CONCORD -- The city has hired a biologist to settle a fiery dispute between a Seeno company and residents who say the developer destroyed an owl habitat on property where they plan to build six homes.
The dispute centers around a windmill at 4985 Olive Drive, and the teepee-like wooden structure on it that was removed in January. Its removal turned heads in the bird-friendly neighborhood, where residents say a family of barn owls has lived for generations. And it is one of several concerns neighbors have as Discovery Builders, a Seeno company, moves through the planning process.
At odds are a report from a Seeno-hired biologist that found no owl activity on the site during a one-day visit, and eyewitness accounts from several neighbors disputing the Seeno report. The biologist noted that any owl presence could stop or delay construction between Feb. 1 and Aug. 31, a period of breeding and nesting for owls.
The habitat was removed on Jan. 31, according to eyewitness accounts from Vicci Stillwell and her wife, Rylle Jones, who live across the street.
Stillwell and Jones said they awoke at 7:45 a.m. on Jan. 31 to the noise of workers removing the boards, and watched two barn owls fly out of the windmill and take refuge in a nearby tree. They later noticed the habitat was gone.
The couple documented the removal in before-and-after pictures shared with this newspaper, along with photographs showing owls on the property and
"It made me cry," said Stillwell. "It's horrible what they did."
Jackie Seeno of Discovery Builders has denied the habitat was active, saying on Thursday, "There has been an assessment done on the property; there are no active nests on that property." She declined to comment further until public hearings on the project begin.
The Contra Costa-based Seeno family and its group of companies have built scores of homes in the Bay Area, most notably in Pittsburg. The company also has a checkered environmental record, having wracked up millions of dollars in fines over the past decade for violations such as filling creeks and ponds and destroying red-legged frog habitat.
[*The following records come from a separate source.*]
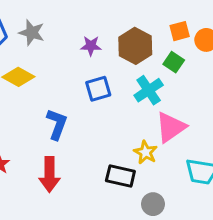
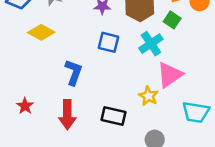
blue square: (98, 89) -> (109, 42), turned 30
black rectangle: (120, 176) -> (113, 116), moved

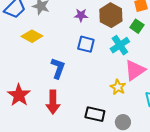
red star: (25, 106) -> (19, 95), size x1.6
black rectangle: (113, 116) -> (95, 114), moved

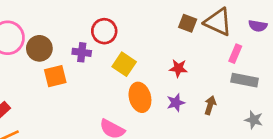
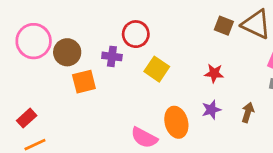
orange ellipse: (140, 97) -> (176, 122), moved

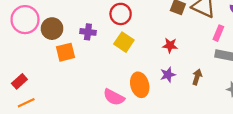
red circle: (136, 34) -> (121, 14), moved

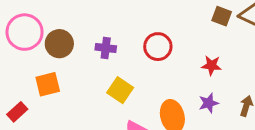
red circle: (121, 14) -> (158, 47), moved
yellow square: (124, 42) -> (120, 90), moved
orange square: (65, 52) -> (48, 84), moved

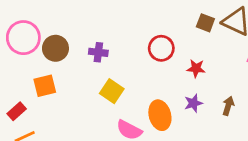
red circle: (158, 47) -> (161, 48), moved

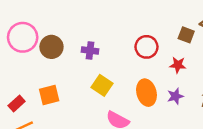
brown square: (205, 23) -> (186, 35), moved
orange square: (45, 86) -> (49, 95), moved
orange ellipse: (160, 115) -> (146, 93), moved

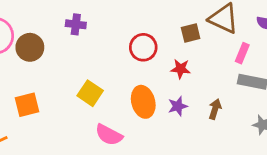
brown square: (186, 35) -> (191, 33), turned -35
purple cross: (90, 51) -> (76, 24), moved

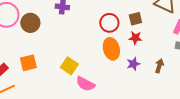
brown square: (191, 33) -> (135, 19), moved
yellow square: (90, 93) -> (69, 66), moved
orange ellipse: (143, 102) -> (111, 49), moved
For the Olive Drive project, Discovery Builders plans to build six homes, each with a net square footage above 8,000. These will be two-story homes; all existing homes on Olive Drive are single story.
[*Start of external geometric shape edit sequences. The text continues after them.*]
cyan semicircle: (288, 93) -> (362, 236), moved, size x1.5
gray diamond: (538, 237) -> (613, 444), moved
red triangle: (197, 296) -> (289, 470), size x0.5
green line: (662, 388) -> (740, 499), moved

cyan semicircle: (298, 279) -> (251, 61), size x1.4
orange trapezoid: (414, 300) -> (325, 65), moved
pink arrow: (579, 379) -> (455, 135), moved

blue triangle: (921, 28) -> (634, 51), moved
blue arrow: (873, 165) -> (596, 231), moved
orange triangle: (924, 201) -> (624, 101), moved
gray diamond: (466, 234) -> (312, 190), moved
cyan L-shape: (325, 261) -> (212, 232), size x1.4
Residents Ed Roche and David Current have concerns about a fuel tank they believe is still buried on the property, and about access to nearby Gyger Court. The plans show Discovery Builders plan to move a fence to the edge of the property line, which would narrow the court and possibly block fire engines from entering, they said.
"They are not going to blend with the neighborhood. That's the bottom line," said Roche.
The neighborhood on Olive Drive is off Ayers Road, and was once home to ranches. Most of the ranch-style homes there today were built in the 1950s, but some date back as far as 1937. The family of barn owls has been spotted as far back as the 1950s, when the windmill habitat was first built.
Dennis Almond, 60, said his 28-year-old grew up with the owls and used to study the bones in the owls' pellets. Bob Vitrano, 63, said the owls have emerged from the habitat at the same time every night.
"You can set your clock (by) it," said Vitrano, who has lived on Olive Drive for 30 years. "Go in your backyard and here comes the owl, generation after generation. So it's really sad."
The city is planning on hosting a meeting between neighbors and Jackie Seeno next month before a Design Review Board meeting on the project on March 14.
For now, Stillwell and Jones have erected an owl nesting box in their front yard. They say the two owls, which they named Luna and Orion recently moved in.
"I'm really glad they moved in there," Stillwell said. "They were devastated."